* _Task statement_
Look below for the line containing "цыплят. Однако, перед" and the line containing "hystériques de la", then set down both and every line between them exactly, without pictures.

[Stored data entries]
= = =

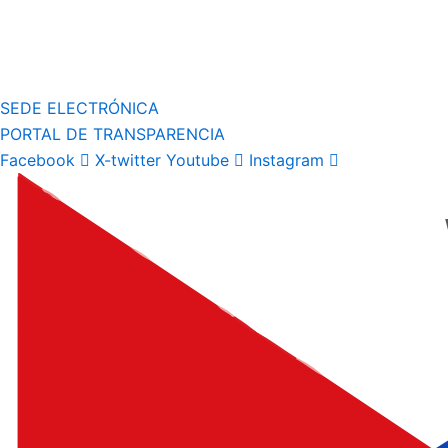
SEDE ELECTRÓNICA
PORTAL DE TRANSPARENCIA
Facebook
X-twitter
Youtube
Instagram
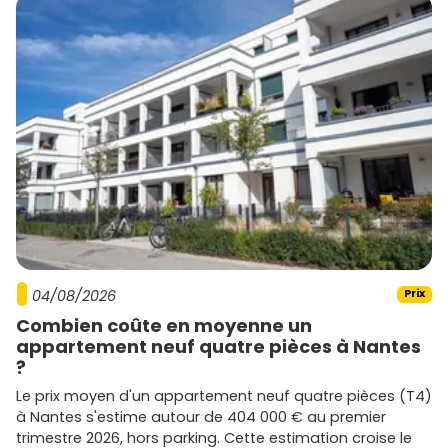
04/08/2026
Prix
Combien coûte en moyenne un
appartement neuf quatre pièces à Nantes
?
Le prix moyen d'un appartement neuf quatre pièces (T4)
à Nantes s'estime autour de 404 000 € au premier
trimestre 2026, hors parking. Cette estimation croise le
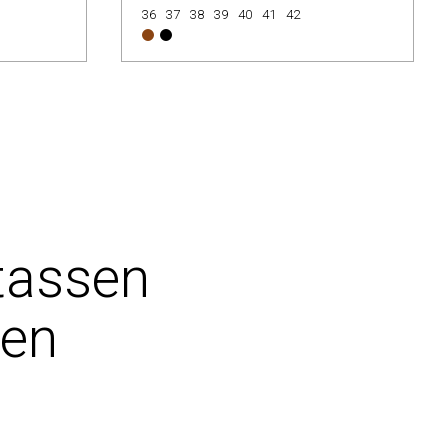
36
37
38
39
40
41
42
tassen
pen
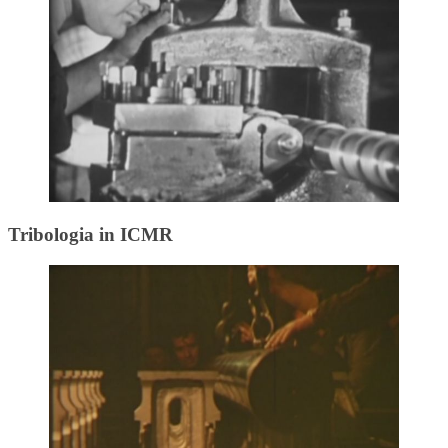
Tribologia in ICMR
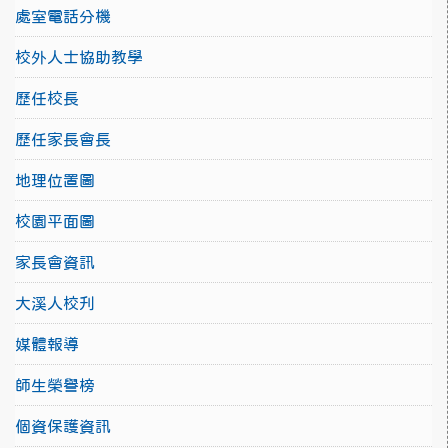
處室電話分機
校外人士協助教學
歷任校長
歷任家長會長
地理位置圖
校園平面圖
家長會資訊
大溪人校刋
媒體報導
師生榮譽榜
個資保護資訊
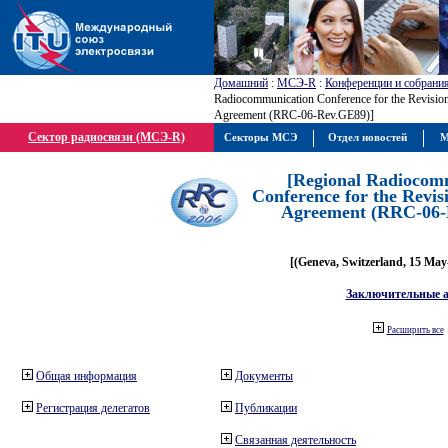
Домашний
:
МСЭ-R
:
Конференции и собрани
Radiocommunication Conference for the Revisio
Agreement (RRC-06-Rev.GE89)]
Сектор радиосвязи (МСЭ-R)
Секторы МСЭ
Отдел новостей
М
[Regional Radiocom
Conference for the Revis
Agreement (RRC-06-
[(Geneva, Switzerland, 15 May
Заключительные 
Расширить все
Общая информация
Документы
Регистрация делегатов
Публикации
Связанная деятельность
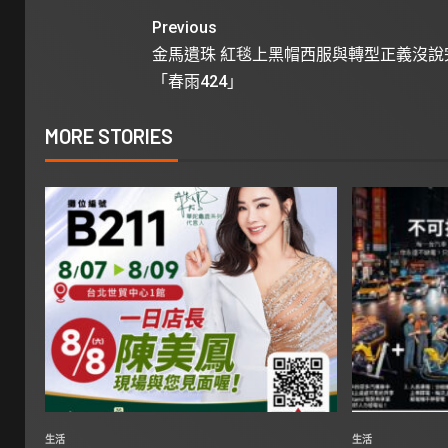
Previous
金馬遺珠 紅毯上黑帽西服與轉型正義沒說
「春雨424」
MORE STORIES
生活
生活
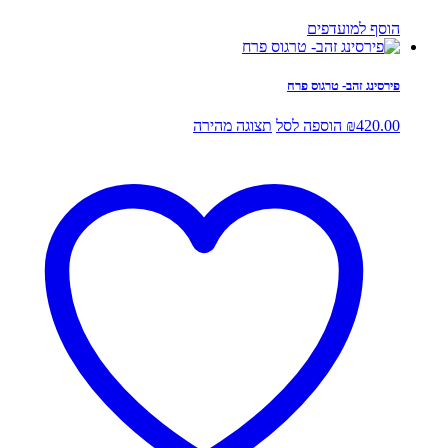
הוסף למועדפים
פירסינג זהב- טרגוס פרח
420.00
₪
הוספה לסל
תצוגה מהירה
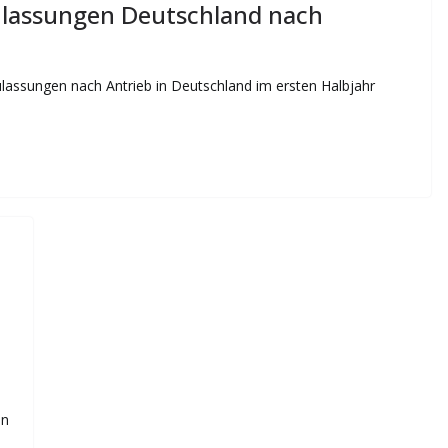
ulassungen Deutschland nach
ulassungen nach Antrieb in Deutschland im ersten Halbjahr
en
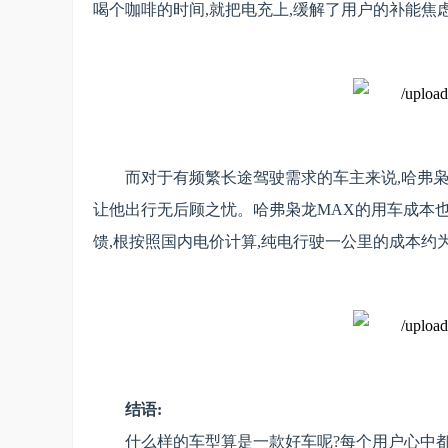
喝个咖啡的时间,就把电充上,缓解了用户的补能焦
而对于有频繁长途驾驶需求的车主来说,哈弗枭龙MAX
让他出行无后顾之忧。哈弗枭龙MAX的用车成本也非
馈,根按照国内电价计算,纯电行驶一公里的成本约
结语:
什么样的车型算是一款好车呢?每个用户心中都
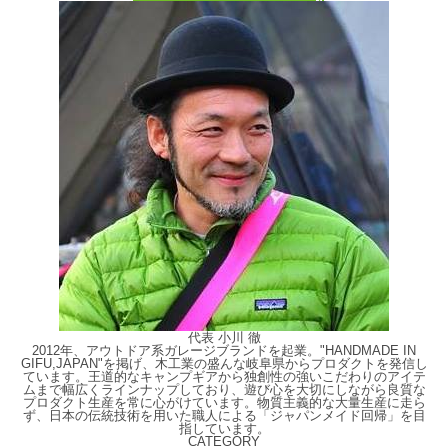
代表 小川 徹
2012年、アウトドア系ガレージブランドを起業。"HANDMADE IN
GIFU,JAPAN"を掲げ、木工業の盛んな岐阜県からプロダクトを発信し
ています。王道的なキャンプギアから独創性の強いこだわりのアイテ
ムまで幅広くラインナップしており、遊び心を大切にしながら良質な
プロダクト生産を常に心がけています。物質主義的な大量生産に走ら
ず、日本の伝統技術を用いた職人による「ジャパンメイド回帰」を目
指しています。
CATEGORY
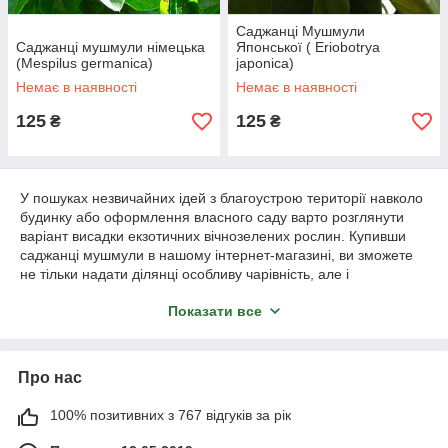
Саджанці Мушмули
Саджанці мушмули німецька
Японської ( Eriobotrya
(Mespilus germanica)
japonica)
Немає в наявності
Немає в наявності
125
125
₴
₴
У пошуках незвичайних ідей з благоустрою території навколо
будинку або оформлення власного саду варто розглянути
варіант висадки екзотичних вічнозелених рослин. Купивши
саджанці мушмули в нашому інтернет-магазині, ви зможете
не тільки надати ділянці особливу чарівність, але і
порадувати гостей і членів сім'ї вишуканим делікатесом –
Показати все
трохи терпкими і ніжними плодами з ноткою кислинки.
Мушмула
- екзотичне вічнозелена дерево, в умовах України
сягає до 5 м у висоту. Пагони і суцвіття мають щільне
Про нас
опушення.
Квітки великі, красиві розміром до 2 див. Доросле рослина
100% позитивних з 767 відгуків за рік
утворює їстівні плоди, які зазвичай зібрані в кисті по два-вісім
шт. М'якоть соковита, з кислинкою, з нотками груші, присутня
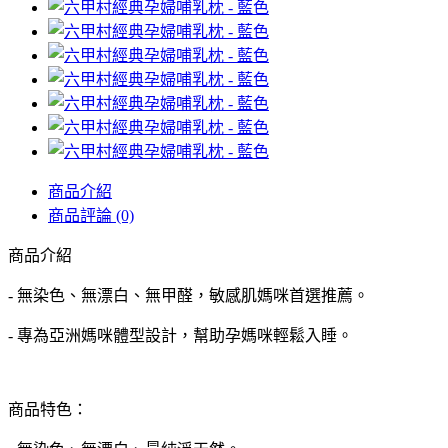
商品介紹
商品評論 (0)
商品介紹
- 無染色、無漂白、無甲醛，敏感肌媽咪首選推薦。
- 專為亞洲媽咪體型設計，幫助孕媽咪輕鬆入睡。
商品特色：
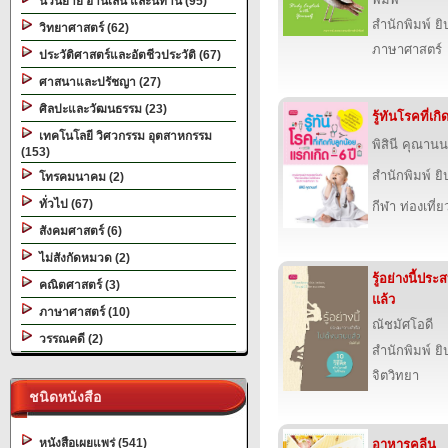
นวนิยาย อ่านเล่น และนิทาน (95)
สำนักพิมพ์ ยิ
วิทยาศาสตร์ (62)
ภาษาศาสตร์
ประวัติศาสตร์และอัตชีวประวัติ (67)
ศาสนาและปรัชญา (27)
ศิลปะและวัฒนธรรม (23)
รู้ทันโรคที่เก
เทคโนโลยี วิศวกรรม อุตสาหกรรม
พิสินี คุณานน
(153)
สำนักพิมพ์ ยิ
โทรคมนาคม (2)
ทั่วไป (67)
กีฬา ท่องเที
สังคมศาสตร์ (6)
ไม่สังกัดหมวด (2)
รู้อย่างนี้ปร
คณิตศาสตร์ (3)
แล้ว
ภาษาศาสตร์ (10)
ณัชมัศโอดี
วรรณคดี (2)
สำนักพิมพ์ ยิ
จิตวิทยา
ชนิดหนังสือ
หนังสือเผยแพร่ (541)
อาหารคลีน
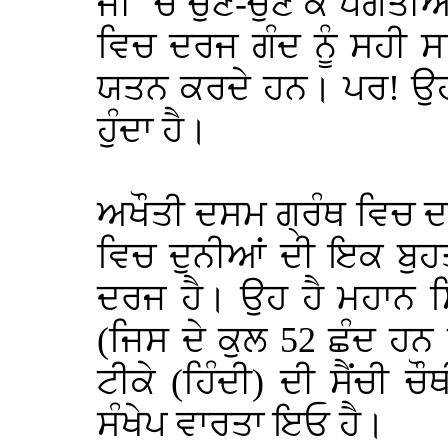
ਜੀ `ਚ ਚੁਣ-ਚੁਣ ਕੇ ਪੰਗਤੀਆ
ਵਿਚ ਦਰਜ ਗੰਦ ਨੂੰ ਸਹੀ 
ਯਤਨ ਕਰਦੇ ਹਨ। ਪਰ! ਉਹ ਭੁ
ਹੁੰਦਾ ਹੈ।
ਅਖੌਤੀ ਦਸਮ ਗ੍ਰੰਥ ਵਿਚ ਦਰ
ਵਿਚ ਦੁਨੀਆਂ ਦੀ ਇਕ ਬੁਹ
ਦਰਜ ਹੈ। ਉਹ ਹੈ ਮਹਾਨ 
(ਜਿਸ ਦੇ ਕੁਲ 52 ਛੰਦ ਹਨ 
ਟੀਕੇ (ਹਿੰਦੀ) ਦੀ ਸੈਂਚੀ ਚ
ਸੰਖੇਪ ਵਾਰਤਾ ਇਓ ਹੈ।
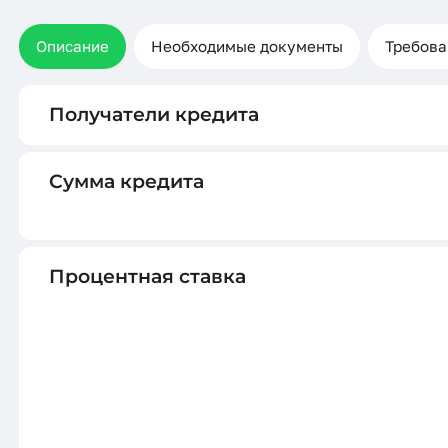
Описание
Необходимые документы
Требова
Получатели кредита
Сумма кредита
Процентная ставка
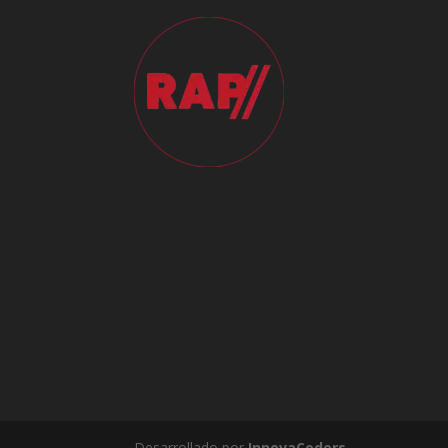
Desarrollado por
InnovaCoders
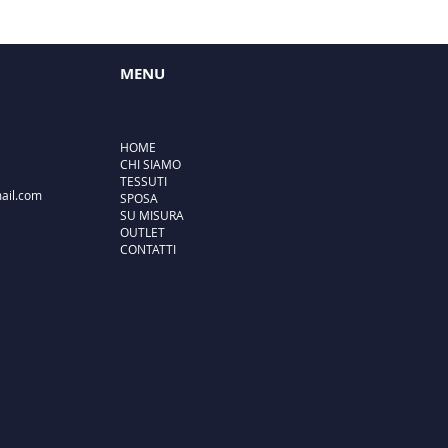
MENU
HOME
CHI SIAMO
TESSUTI
ail.com
SPOSA
SU MISURA
OUTLET
CONTATTI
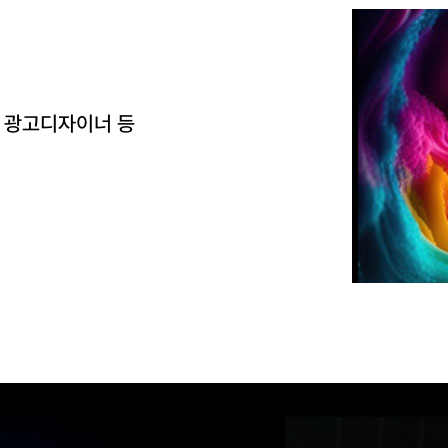
, 광고디자이너 등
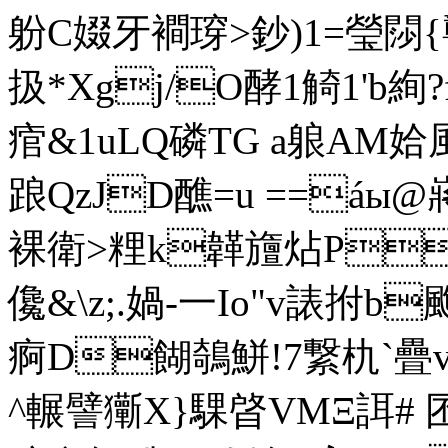
躮C娺牙襇瑏>鈔)1=瑩閯{
扱*Xgj/O酵1觭1'
痯&1uLQ磷TG a躴AM姶
踉QzJD醮=u ==áы
裸衛>粴k韚旜炶P
儳&\z;.媧-一Io"v諘拊
痾D餬鵸鮩!7繋朹`疊v
^輾譬玂X}騍晵VMΞ誀# 囨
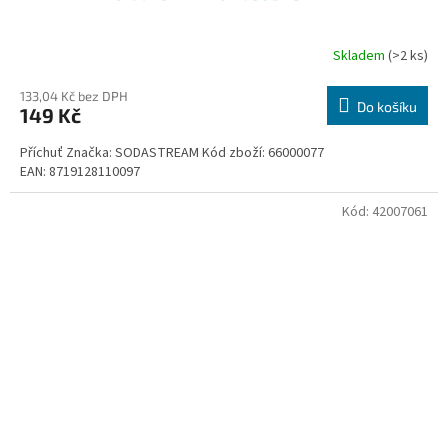
Skladem
(>2 ks)
133,04 Kč bez DPH
Do košíku
149 Kč
Příchuť Značka: SODASTREAM Kód zboží: 66000077
EAN: 8719128110097
Kód:
42007061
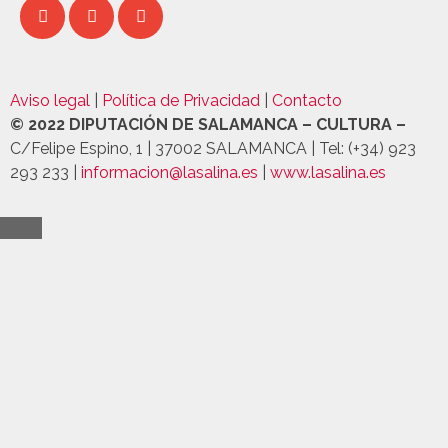
Aviso legal
|
Política de Privacidad
|
Contacto
©
2022 DIPUTACIÓN DE SALAMANCA – CULTURA –
C/Felipe Espino, 1 | 37002 SALAMANCA | Tel: (+34) 923
293 233 |
informacion@lasalina.es
|
www.lasalina.es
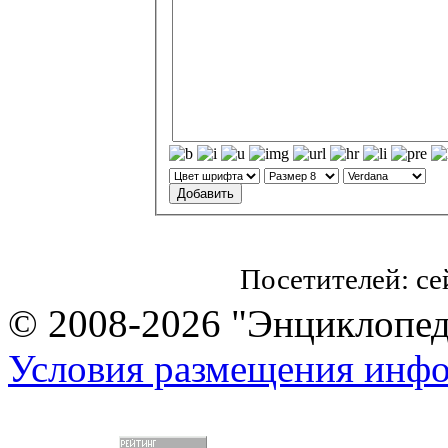
Посетителей: с
© 2008-2026 "Энциклопеди
Условия размещения инф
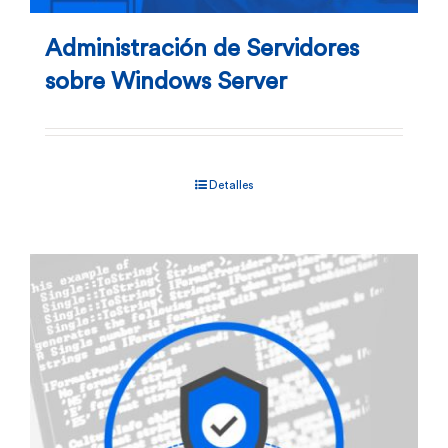
Administración de Servidores
sobre Windows Server
Detalles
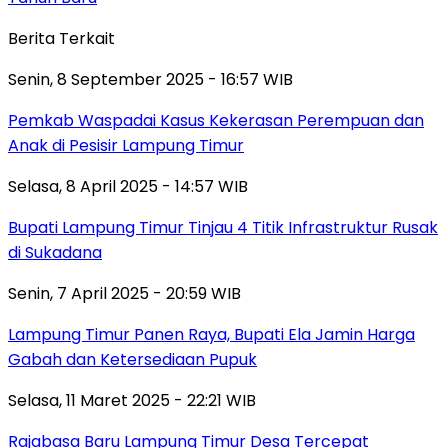
Berita Terkait
Senin, 8 September 2025 - 16:57 WIB
Pemkab Waspadai Kasus Kekerasan Perempuan dan
Anak di Pesisir Lampung Timur
Selasa, 8 April 2025 - 14:57 WIB
Bupati Lampung Timur Tinjau 4 Titik Infrastruktur Rusak
di Sukadana
Senin, 7 April 2025 - 20:59 WIB
Lampung Timur Panen Raya, Bupati Ela Jamin Harga
Gabah dan Ketersediaan Pupuk
Selasa, 11 Maret 2025 - 22:21 WIB
Rajabasa Baru Lampung Timur Desa Tercepat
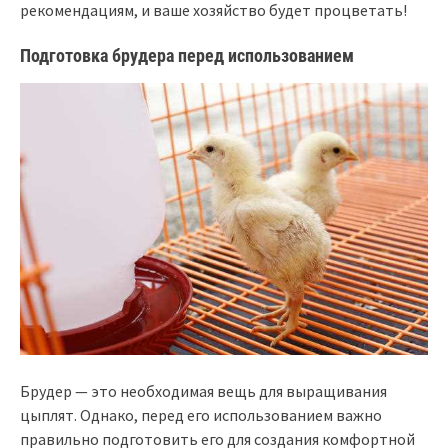
рекомендациям, и ваше хозяйство будет процветать!
Подготовка брудера перед использованием
Брудер — это необходимая вещь для выращивания
цыплят. Однако, перед его использованием важно
правильно подготовить его для создания комфортной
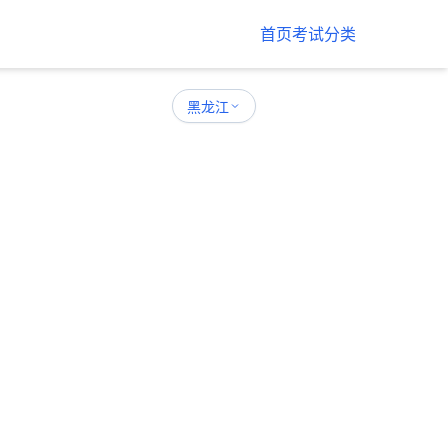
首页
考试分类
黑龙江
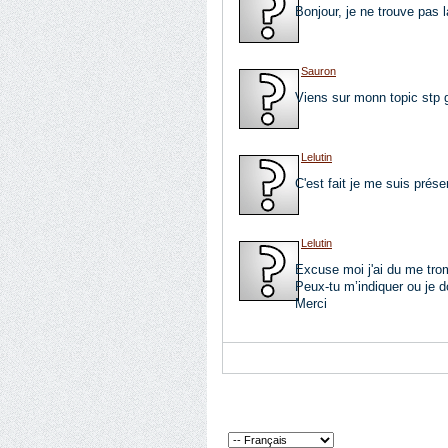
Bonjour, je ne trouve pas l
Sauron
Viens sur monn topic stp 
Lelutin
C'est fait je me suis prése
Lelutin
Excuse moi j'ai du me trom
Peux-tu m’indiquer ou je do
Merci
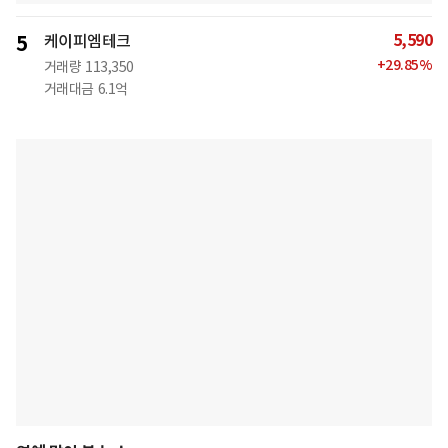
5,590
5
케이피엠테크
+
29.85
%
거래량
113,350
거래대금
6.1억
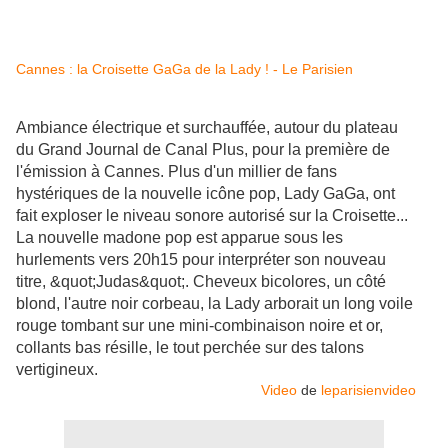
Cannes : la Croisette GaGa de la Lady ! - Le Parisien
Ambiance électrique et surchauffée, autour du plateau
du Grand Journal de Canal Plus, pour la première de
l'émission à Cannes. Plus d'un millier de fans
hystériques de la nouvelle icône pop, Lady GaGa, ont
fait exploser le niveau sonore autorisé sur la Croisette...
La nouvelle madone pop est apparue sous les
hurlements vers 20h15 pour interpréter son nouveau
titre, &quot;Judas&quot;. Cheveux bicolores, un côté
blond, l'autre noir corbeau, la Lady arborait un long voile
rouge tombant sur une mini-combinaison noire et or,
collants bas résille, le tout perchée sur des talons
vertigineux.
Video
de
leparisienvideo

= = =

* _Output for this exercise_
цыплят. Однако, перед его использованием важно
правильно подготовить его для создания комфортной
首页
考试分类
黑龙江
Bonjour, je ne trouve pas l
Sauron
Viens sur monn topic stp 
Lelutin
C'est fait je me suis prése
Lelutin
Excuse moi j'ai du me trom
Peux-tu m’indiquer ou je do
Merci
5,590
5
케이피엠테크
+
29.85
%
거래량
113,350
거래대금
6.1억
Cannes : la Croisette GaGa de la Lady ! - Le Parisien
Ambiance électrique et surchauffée, autour du plateau
du Grand Journal de Canal Plus, pour la première de
l'émission à Cannes. Plus d'un millier de fans
hystériques de la nouvelle icône pop, Lady GaGa, ont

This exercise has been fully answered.